‘My upbringing instilled in me that you should always put other people before yourself’

Now I’m 80, I can say with some authority that my experiences have instilled in me a belief that you should always make the most of your time, and always put others before yourself.

This is what led me to become a befriender. I was brought up with such a sense of community and neighbourliness that we’d be there with a cup of tea before the people moving in across the road had even unpacked their van. I enjoyed a varied career as a sportsman, a commissioned Officer in the RAF and a qualified Chef and felt I couldn’t just sit around when I retired. While many of my friends spend their day watching TV, I need to do something meaningful with my time, and I feel my volunteering work has kept me alert and given me a sense of purpose.

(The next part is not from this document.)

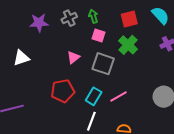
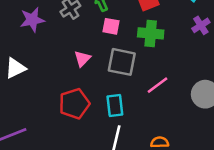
green cross: (128, 45) -> (151, 33), turned -30
cyan rectangle: (94, 96) -> (115, 106), turned -30
pink line: (119, 97) -> (158, 85), moved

I’m one of three men that befriend at the Chandler’s Ford centre, but only about 20% of the people we see here are men, so we’ve still got a long way to go to get men to open up about their feelings. In my experience, women who need support have no problem talking to a man, and in fact, sometimes I can offer a different perspective. I think the most important thing about being a befriender is the ability to put yourself in other people’s shoes. For someone living with cancer, just mustering the courage to walk into the centre can be hard, so I never underestimate the value of being a friendly face who will extend a warm welcome, listen and understand.  It can also be incredibly helpful just to have someone impartial to talk to, away from your circle of family and friends.       

I feel that communities and families have fragmented since I was young. We’re not as close as we used to be and it’s easy to feel isolated in times of need. That’s why befriending is such an important volunteering role.